A common criticism of accountability processes of all varieties is their tendency to mirror some sort of judicial system - structured mediation toward rehabilitation or punishment of one kind or another. While an outcome dictated by the survivor is certainly not akin to one dictated by the state, the process remains a mediation. Conversely, to move away from this judiciary is to reject mediation, a remnant of the idea that our interactions must be somehow guided by third parties, even third parties we choose ourselves. To that end, an attack on one’s rapist is unmediated and direct, precisely that which any judicial system forbids; the line between desire and action is erased.

Most accountability processes force a violent perpetrator to “work on” his existence as male, his performance of masculinity. They aim to persuade him to adjust his role as a man. But patriarchy can only exist so long as it is performed - that is, so long as the role of the man is fulfilled. What we want, quite simply – as for with any other determinate role imposed by and in the service of capital – is for it to be destroyed.

Further reading:
Theses on the Terrible Community (Tiqqun)
i. communiqué (Radical Women’s Kitchen)
Divine Violence and Liberated Territories: SOFT TARGETS talks with Slavoj Žižek"
The Dictatorship of the Postfeminist Imagination (Institute for Experimental Freedom)
Reflections on Violence (George Sorel)
Justice is a Woman with a Sword (D.A. Clarke)
Patriarchy and Accumulation on a World Scale (Maria Mies)

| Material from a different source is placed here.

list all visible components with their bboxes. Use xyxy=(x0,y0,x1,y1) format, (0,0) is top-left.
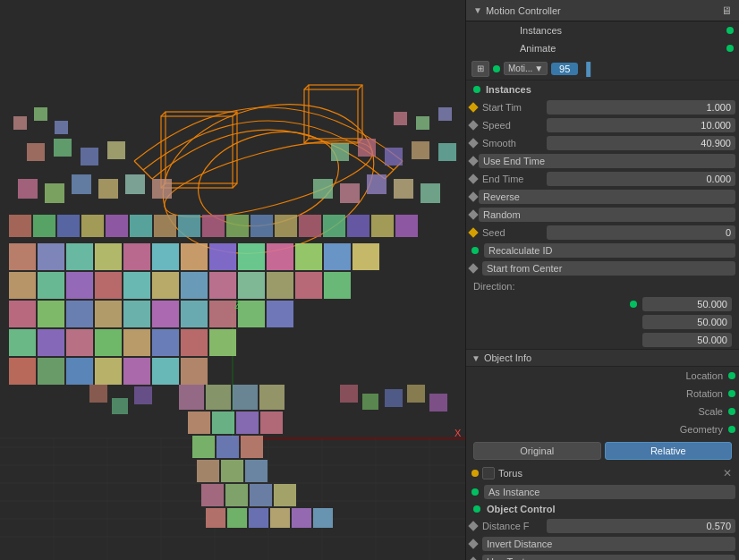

Later Post-Script to Notes on Survivor Autonomy and Violence<

It was pointed out almost immediately upon publication that the second paragraph of this piece, that which attempts to address the inherent problem in discussing gender, is unintentionally yet strongly dismissive of trans experience by way of referring to "socialization" without clarifying self-identification as a separate factor.  This was a serious oversight, and one for which I offer a sincere apology.  For what it's worth - not as any excuse - trans experience was always meant to be included as a singular and crucial aspect of any consideration of gendered violence or simplistic/stereotypical assumptions about it.  The majority of perpetrators of sexual assault are MALE-IDENTIFIED male-socialized individuals, the latter term as definitively not synonymous with the former (the term "cisgender", which I take separate issue with, could also be applicable here), and this should have been made clear, as well as the unique circumstances which accompany sexual violence against trans people.  Still, it is my hope that the basic arguments made regarding accountability and community response will remain pertinent.